What Happens When You Move Data Collection Outside the Consultation?
- EK Interactive

- May 12
- 3 min read
Primary care isn’t short of clinical expertise. What it’s often short of is time used in the right place.
An Uncomfortable Reality
In many consultations, clinicians are still spending valuable time doing something that, while necessary, doesn’t require their expertise - collecting structured, repeatable information.
Blood pressure readings, medication confirmations and routine symptom clarification are all essential. But much of this is predictable, standardised, and repeatable.
Which raises a question worth considering:
Why is so much of this still happening inside the most time-constrained part of the patient journey?
Are We Using Consultation Time in the Right Way?
Ten minutes was never designed for the level of demand and complexity primary care now manages - and in practice, it is often being squeezed even further.
Average consultation times in UK general practice remain under ten minutes, despite a steady rise in patient complexity and workload.
Within that time, clinicians are expected to:
Gather information
Interpret it
Document it
Act on it
All within a single interaction.
But these are different types of work - and it’s worth asking whether all of them need to happen at the same time, or in the same place.

What Changes When Data Comes First?
In our experience, when structured data is captured before the consultation, the dynamic changes.
Clinicians are no longer starting from a blank page. Instead, they are working from a base of current observations, structured symptom information and relevant patient input.

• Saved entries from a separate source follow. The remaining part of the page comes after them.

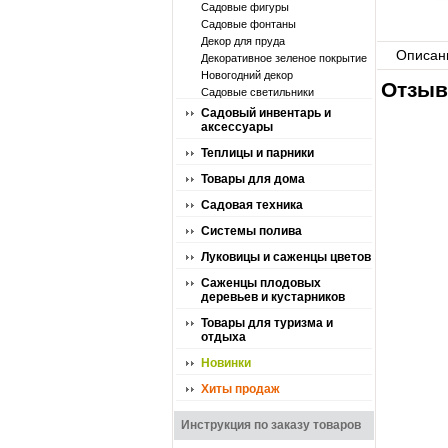
Садовые фигуры
Садовые фонтаны
Декор для пруда
Описан
Декоративное зеленое покрытие
Новогодний декор
Отзыв
Садовые светильники
Садовый инвентарь и
аксессуары
Теплицы и парники
Товары для дома
Садовая техника
Системы полива
Луковицы и саженцы цветов
Саженцы плодовых
деревьев и кустарников
Товары для туризма и
отдыха
Новинки
Хиты продаж
Инструкция по заказу товаров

This can make it easier to:
Move more quickly into interpretation
Focus on clinical reasoning
Spend more time where it adds the most value
The consultation becomes less about gathering information, and more about making decisions.
This Isn’t Just About Time
It’s easy to frame this as a question of efficiency, but the impact is often broader than that.

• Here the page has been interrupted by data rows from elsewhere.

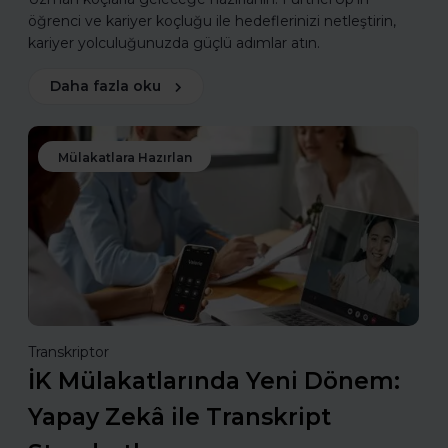
öğrenci ve kariyer koçluğu ile hedeflerinizi netleştirin,
kariyer yolculuğunuzda güçlü adımlar atın.
Daha fazla oku
Mülakatlara Hazırlan
Transkriptor
İK Mülakatlarında Yeni Dönem:
Yapay Zekâ ile Transkript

Capturing data in a more structured and consistent way, outside the variability of conversation, can help:
Reduce the likelihood of missing key information
Improve consistency in how data is recorded
Support more accurate clinical coding
Reduce variation between clinicians
Over time, this strengthens the foundation that clinical decisions are built on.

The Missed Opportunity in the Waiting Room
There is already a moment in the patient journey where time exists and that is before the consultation begins.

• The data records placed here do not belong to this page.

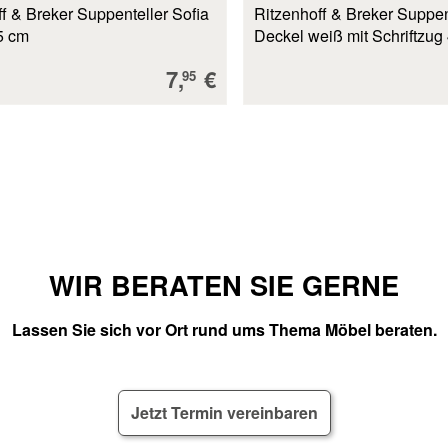
f & Breker Suppenteller Sofia
Ritzenhoff & Breker Suppe
5 cm
Deckel weiß mit Schriftzug
Verkaufspreis:
7,
€
95
WIR BERATEN SIE GERNE
Lassen Sie sich vor Ort rund ums Thema Möbel beraten.
Jetzt Termin vereinbaren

Patients are present. They are waiting. They are, in many cases, willing to engage.
Yet this time is rarely used to prepare for care.
Instead, data collection is often compressed into the consultation itself - sometimes duplicated, sometimes reliant on recall.
With a different approach, this moment could be used to capture structured, clinically useful information ahead of time.
A Shift That Feels Obvious - Once You See It
This isn’t about redesigning primary care.
It may simply be about recognising that some activities currently happen in places that don’t best support them.
Routine monitoring, structured data capture is essential but not all requires clinician time to initiate.
If the aim is to protect clinical time, improve consistency, and support decision-making, the question may not be “How do we make consultations more efficient?” but rather “What could happen before the consultation begins?”
This isn't just theorectical
At Friarsgate Practice in Winchester, this approach has already been embedded into the patient journey. Over a seven-month period, patients completed more than 1,100 blood pressure checks and over 400 general health checks outside of appointments.
Rather than adding workload, this has shifted routine data collection out of the consultation - allowing clinicians to focus more directly on decision-making.
It’s a small change in where data is captured, but it fundamentally changes how consultation time is used.